Extracted page text data
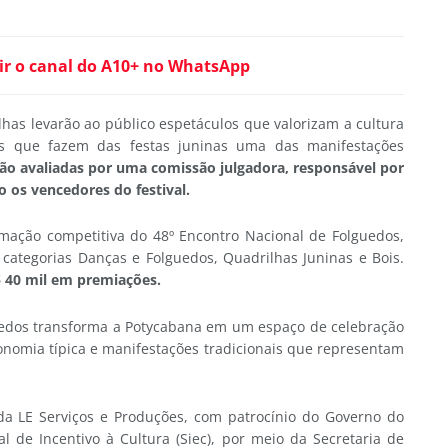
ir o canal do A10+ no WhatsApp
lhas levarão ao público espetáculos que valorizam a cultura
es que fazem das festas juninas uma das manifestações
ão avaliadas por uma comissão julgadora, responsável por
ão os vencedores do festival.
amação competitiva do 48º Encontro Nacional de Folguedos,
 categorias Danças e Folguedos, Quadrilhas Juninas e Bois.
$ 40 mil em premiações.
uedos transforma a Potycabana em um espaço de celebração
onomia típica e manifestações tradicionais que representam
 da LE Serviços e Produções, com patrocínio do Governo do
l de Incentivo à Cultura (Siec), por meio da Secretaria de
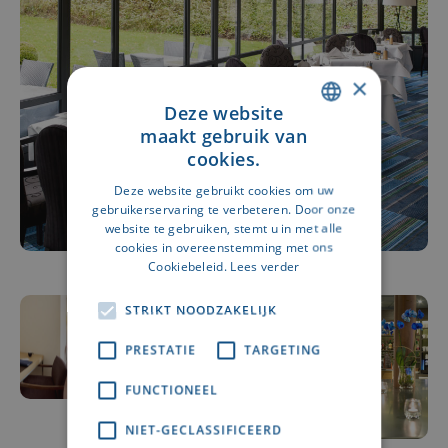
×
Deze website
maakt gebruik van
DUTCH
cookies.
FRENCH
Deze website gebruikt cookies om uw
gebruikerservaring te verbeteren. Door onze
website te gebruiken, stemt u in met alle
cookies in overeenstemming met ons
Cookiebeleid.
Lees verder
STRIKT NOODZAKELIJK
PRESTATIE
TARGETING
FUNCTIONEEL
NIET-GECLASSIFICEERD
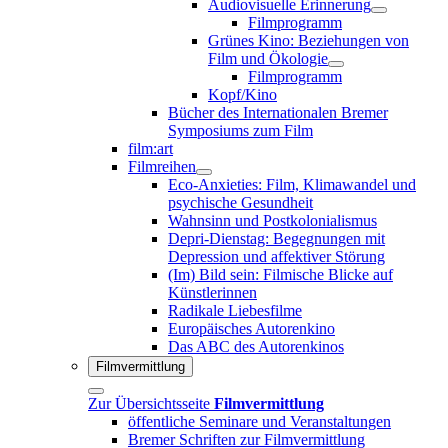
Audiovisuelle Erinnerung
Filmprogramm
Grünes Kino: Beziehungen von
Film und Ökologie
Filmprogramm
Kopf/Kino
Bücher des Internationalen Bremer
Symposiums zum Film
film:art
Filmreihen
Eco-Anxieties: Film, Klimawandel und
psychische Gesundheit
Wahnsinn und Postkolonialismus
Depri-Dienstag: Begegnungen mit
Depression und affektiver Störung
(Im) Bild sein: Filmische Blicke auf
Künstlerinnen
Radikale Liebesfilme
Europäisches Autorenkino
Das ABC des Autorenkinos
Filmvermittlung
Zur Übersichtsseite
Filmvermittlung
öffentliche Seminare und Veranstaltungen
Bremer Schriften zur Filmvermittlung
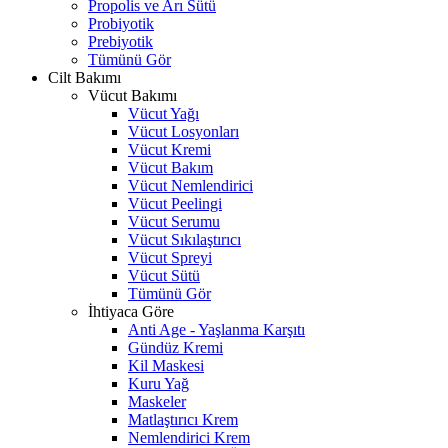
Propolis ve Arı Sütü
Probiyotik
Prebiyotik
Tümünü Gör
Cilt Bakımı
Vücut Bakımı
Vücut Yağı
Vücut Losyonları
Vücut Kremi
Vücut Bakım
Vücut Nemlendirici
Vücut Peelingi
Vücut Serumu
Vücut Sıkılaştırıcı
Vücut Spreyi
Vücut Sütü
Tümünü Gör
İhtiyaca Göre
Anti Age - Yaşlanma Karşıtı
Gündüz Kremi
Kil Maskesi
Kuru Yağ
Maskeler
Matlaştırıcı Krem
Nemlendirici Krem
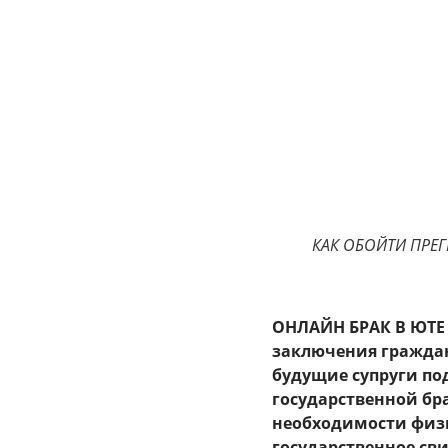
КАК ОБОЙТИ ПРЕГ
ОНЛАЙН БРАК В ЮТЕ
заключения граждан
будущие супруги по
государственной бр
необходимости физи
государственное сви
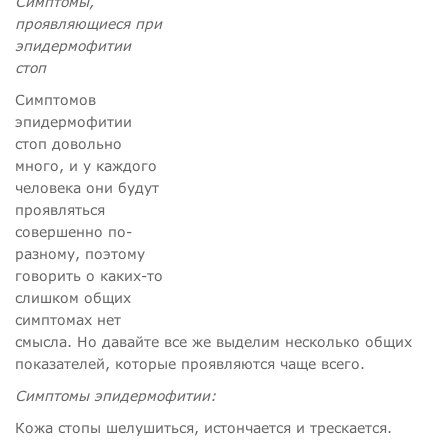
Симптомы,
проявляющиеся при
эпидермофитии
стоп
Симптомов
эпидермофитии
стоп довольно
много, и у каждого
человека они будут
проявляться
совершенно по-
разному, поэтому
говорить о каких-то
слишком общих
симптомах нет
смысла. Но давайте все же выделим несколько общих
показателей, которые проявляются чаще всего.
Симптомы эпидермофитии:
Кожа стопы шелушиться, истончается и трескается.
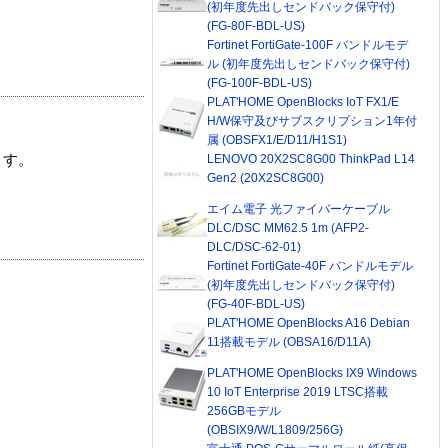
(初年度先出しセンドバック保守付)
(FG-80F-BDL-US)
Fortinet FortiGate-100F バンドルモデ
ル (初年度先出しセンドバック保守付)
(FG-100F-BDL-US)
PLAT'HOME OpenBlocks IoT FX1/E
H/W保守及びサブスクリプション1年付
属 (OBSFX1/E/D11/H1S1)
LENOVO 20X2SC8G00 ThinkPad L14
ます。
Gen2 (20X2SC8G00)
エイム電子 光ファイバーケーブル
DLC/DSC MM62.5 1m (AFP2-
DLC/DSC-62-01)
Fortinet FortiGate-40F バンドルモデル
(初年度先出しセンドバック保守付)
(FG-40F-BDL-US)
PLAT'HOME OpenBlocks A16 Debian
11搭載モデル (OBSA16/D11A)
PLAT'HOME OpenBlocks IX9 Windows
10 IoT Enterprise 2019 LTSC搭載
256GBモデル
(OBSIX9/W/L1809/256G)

Exercise aim: Apply a filter for "HOME" to the entries and show each line that passes.

Problem solution:
PLAT'HOME OpenBlocks IoT FX1/E
PLAT'HOME OpenBlocks A16 Debian
PLAT'HOME OpenBlocks IX9 Windows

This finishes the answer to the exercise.